T-Mobile has denied reports of another data breach following claims that a threat actor leaked a substantial database supposedly containing T-Mobile employees' information. According to T-Mobile, the leaked data is believed to be connected to an authorized retailer that experienced a breach earlier in the year, emphasizing that there was no breach of T-Mobile employee data.
An individual using the alias 'emo' shared an 89 GB ZIP archive on the BreachForums hacking forum, claiming it contained T-Mobile data. While 'emo' initially stated that the breach was linked to T-Mobile and Connectivity Source (a third-party authorized retailer), the forum post suggests that the data was taken from T-Mobile's own systems.
According to the post, in April 2023, T-Mobile experienced a data breach that exposed various data, including sales data, analytics, customer support calls, employee credentials, partial social security numbers, email addresses, and customer information.
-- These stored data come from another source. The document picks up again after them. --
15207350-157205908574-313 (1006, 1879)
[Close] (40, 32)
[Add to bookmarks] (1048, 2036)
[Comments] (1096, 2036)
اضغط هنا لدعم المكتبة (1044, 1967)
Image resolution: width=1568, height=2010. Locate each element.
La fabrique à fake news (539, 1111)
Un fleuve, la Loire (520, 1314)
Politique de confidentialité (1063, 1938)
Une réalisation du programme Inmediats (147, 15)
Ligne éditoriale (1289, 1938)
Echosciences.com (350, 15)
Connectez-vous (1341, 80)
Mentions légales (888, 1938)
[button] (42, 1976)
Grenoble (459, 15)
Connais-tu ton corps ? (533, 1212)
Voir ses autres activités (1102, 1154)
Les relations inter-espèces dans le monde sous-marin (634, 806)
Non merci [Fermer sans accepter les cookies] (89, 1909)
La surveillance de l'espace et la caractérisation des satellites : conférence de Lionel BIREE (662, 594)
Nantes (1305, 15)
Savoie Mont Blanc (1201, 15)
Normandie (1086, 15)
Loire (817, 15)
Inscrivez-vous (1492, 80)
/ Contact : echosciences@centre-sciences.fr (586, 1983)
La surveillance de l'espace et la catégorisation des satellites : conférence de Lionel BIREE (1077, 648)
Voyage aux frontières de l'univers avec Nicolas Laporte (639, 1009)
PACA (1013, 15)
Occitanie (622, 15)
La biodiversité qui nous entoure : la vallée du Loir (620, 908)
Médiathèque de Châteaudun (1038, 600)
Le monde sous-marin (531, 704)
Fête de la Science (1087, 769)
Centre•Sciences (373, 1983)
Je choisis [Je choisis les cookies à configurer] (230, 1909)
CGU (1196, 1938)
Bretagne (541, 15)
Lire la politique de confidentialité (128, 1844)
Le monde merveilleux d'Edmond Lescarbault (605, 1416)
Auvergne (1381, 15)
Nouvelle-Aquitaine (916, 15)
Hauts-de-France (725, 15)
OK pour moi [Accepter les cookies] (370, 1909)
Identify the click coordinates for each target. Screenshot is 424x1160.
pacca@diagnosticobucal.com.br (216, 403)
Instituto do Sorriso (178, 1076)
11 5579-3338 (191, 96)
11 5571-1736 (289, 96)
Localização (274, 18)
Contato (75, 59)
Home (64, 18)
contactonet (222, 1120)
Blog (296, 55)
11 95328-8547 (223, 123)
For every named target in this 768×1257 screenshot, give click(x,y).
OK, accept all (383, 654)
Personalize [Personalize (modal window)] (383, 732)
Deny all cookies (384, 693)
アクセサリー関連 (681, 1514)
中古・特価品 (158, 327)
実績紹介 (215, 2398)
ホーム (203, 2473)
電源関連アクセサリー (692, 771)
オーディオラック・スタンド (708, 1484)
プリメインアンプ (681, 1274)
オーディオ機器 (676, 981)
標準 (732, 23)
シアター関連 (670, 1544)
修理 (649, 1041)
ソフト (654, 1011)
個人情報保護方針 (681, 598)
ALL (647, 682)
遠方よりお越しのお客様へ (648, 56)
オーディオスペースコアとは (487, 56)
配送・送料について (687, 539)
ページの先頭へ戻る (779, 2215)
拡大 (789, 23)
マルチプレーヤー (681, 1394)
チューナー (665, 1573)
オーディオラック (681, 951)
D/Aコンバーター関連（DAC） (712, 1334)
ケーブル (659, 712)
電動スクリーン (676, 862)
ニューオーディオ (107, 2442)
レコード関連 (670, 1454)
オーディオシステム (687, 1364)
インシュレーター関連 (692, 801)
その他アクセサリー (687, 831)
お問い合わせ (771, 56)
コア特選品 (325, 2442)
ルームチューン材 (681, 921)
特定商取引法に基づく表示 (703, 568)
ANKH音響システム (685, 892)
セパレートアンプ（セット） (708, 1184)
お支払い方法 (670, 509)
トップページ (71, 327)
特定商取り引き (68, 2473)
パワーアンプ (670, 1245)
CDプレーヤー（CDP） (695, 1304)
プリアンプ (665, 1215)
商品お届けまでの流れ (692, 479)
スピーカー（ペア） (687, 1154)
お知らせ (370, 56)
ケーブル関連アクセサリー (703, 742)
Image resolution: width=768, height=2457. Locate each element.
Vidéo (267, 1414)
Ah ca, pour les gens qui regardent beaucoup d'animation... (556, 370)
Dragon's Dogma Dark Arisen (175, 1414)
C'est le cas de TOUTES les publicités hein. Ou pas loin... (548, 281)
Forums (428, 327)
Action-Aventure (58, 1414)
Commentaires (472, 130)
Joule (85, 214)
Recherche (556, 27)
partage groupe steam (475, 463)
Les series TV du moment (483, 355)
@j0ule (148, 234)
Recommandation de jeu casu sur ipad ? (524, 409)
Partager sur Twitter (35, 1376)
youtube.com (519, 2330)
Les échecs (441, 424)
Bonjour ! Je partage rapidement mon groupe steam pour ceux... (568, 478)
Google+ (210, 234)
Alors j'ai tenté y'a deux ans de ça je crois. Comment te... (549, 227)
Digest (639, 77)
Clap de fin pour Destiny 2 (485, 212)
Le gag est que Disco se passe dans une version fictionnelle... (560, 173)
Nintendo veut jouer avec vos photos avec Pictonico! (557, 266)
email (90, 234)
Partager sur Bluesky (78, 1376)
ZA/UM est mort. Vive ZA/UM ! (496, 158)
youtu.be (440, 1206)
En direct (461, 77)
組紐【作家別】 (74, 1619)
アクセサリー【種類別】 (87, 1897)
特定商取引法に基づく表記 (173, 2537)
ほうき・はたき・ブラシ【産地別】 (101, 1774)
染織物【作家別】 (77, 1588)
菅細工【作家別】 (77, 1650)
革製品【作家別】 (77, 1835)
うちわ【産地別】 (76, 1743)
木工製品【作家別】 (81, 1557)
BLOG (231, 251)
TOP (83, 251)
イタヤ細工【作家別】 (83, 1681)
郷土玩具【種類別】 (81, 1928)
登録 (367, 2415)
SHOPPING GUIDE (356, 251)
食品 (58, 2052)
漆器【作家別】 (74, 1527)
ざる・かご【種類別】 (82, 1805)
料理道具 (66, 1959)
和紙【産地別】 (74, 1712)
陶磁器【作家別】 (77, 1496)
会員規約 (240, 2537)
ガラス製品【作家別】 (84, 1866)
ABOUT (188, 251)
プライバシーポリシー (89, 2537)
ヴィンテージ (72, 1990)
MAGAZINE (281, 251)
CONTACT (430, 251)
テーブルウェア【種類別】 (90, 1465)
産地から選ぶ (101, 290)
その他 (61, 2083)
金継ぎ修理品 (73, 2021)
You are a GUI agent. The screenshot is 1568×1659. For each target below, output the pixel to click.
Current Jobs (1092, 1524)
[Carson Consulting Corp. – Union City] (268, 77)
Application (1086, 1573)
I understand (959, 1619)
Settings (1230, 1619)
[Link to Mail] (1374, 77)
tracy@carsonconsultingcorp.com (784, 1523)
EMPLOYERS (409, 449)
The archive posted on the hacking forum contains a wealth of data, including employee IDs, employment status, hiring and termination dates, job titles, departments, names, the last four digits of social security numbers, and email addresses. It also appears to contain information related to customer orders and their service plans.
It's worth noting that T-Mobile has a history of data breaches, with this potentially being the eighth breach since 2018, and the second one reported in 2023. Despite this history, T-Mobile maintains that the data in question originates from an earlier breach at an authorized retailer rather than a direct breach of its own systems.